*** GIVEN INFORMATION Section Begins ***

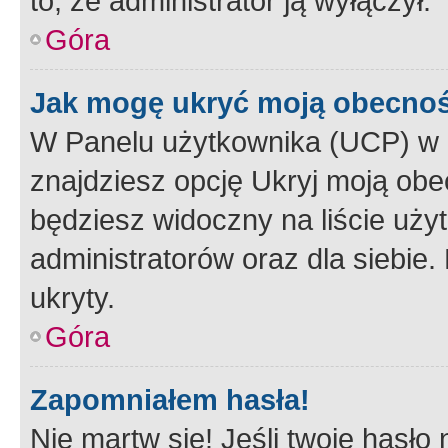
to, że administrator ją wyłączył.
Góra
Jak mogę ukryć moją obecno
W Panelu użytkownika (UCP) w 
znajdziesz opcję Ukryj moją obe
będziesz widoczny na liście użyt
administratorów oraz dla siebie.
ukryty.
Góra
Zapomniałem hasła!
Nie martw się! Jeśli twoje hasło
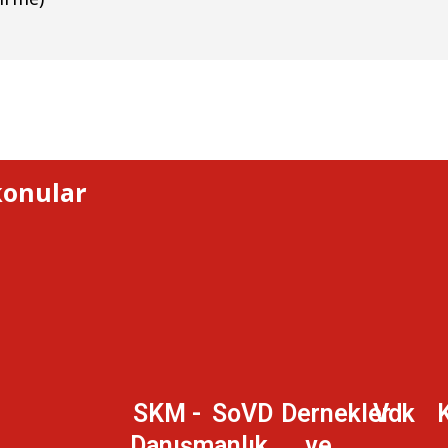
 konular
SKM -
SoVD
Dernekler
Vdk
K
Danışmanlık
ve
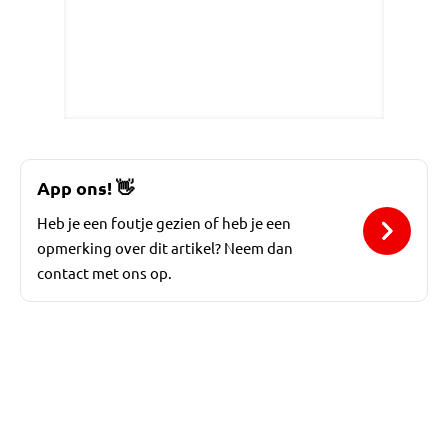
App ons!
👋
Heb je een foutje gezien of heb je een
opmerking over dit artikel? Neem dan
contact met ons op.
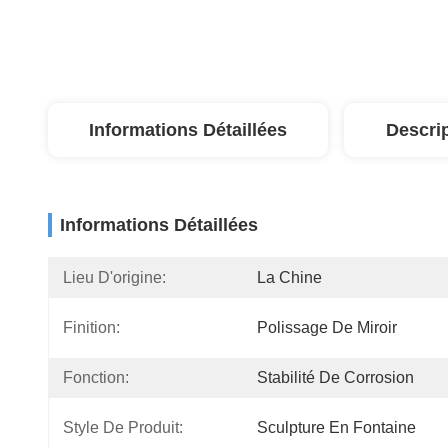
Informations Détaillées
Descri
Informations Détaillées
Lieu D'origine:
La Chine
Finition:
Polissage De Miroir
Fonction:
Stabilité De Corrosion
Style De Produit:
Sculpture En Fontaine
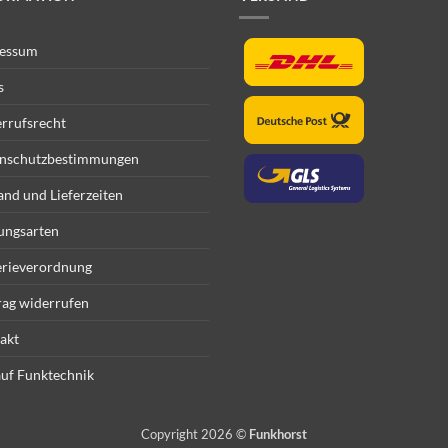
essum
s
rrufsrecht
nschutzbestimmungen
and und Lieferzeiten
ungsarten
erieverordnung
rag widerrufen
akt
uf Funktechnik
Copyright 2026 ©
Funkhorst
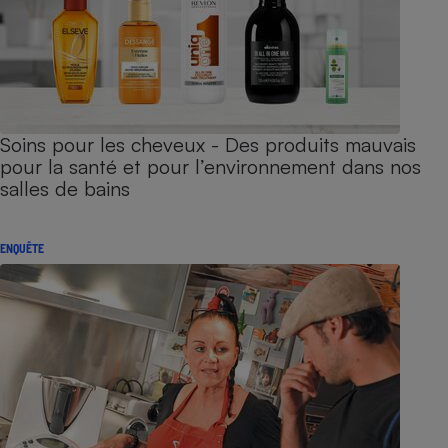
Soins pour les cheveux - Des produits mauvais
pour la santé et pour l’environnement dans nos
salles de bains
ENQUÊTE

*** GIVEN INFORMATION Section Ends ***

From the line with "Zapomniałem hasła!" down to the final line of the entries above, repeat each line exactly; omit the pictures.

**TASK RESULT**
Zapomniałem hasła!
Nie martw się! Jeśli twoje hasło
 konular
SKM -
SoVD
Dernekler
Vdk
K
Danışmanlık
ve
App ons!
👋
Heb je een foutje gezien of heb je een
opmerking over dit artikel? Neem dan
contact met ons op.
Informations Détaillées
Descri
Informations Détaillées
Lieu D'origine:
La Chine
Finition:
Polissage De Miroir
Fonction:
Stabilité De Corrosion
Style De Produit:
Sculpture En Fontaine
essum
s
rrufsrecht
nschutzbestimmungen
and und Lieferzeiten
ungsarten
erieverordnung
rag widerrufen
akt
uf Funktechnik
Copyright 2026 ©
Funkhorst
Soins pour les cheveux - Des produits mauvais
pour la santé et pour l’environnement dans nos
salles de bains
ENQUÊTE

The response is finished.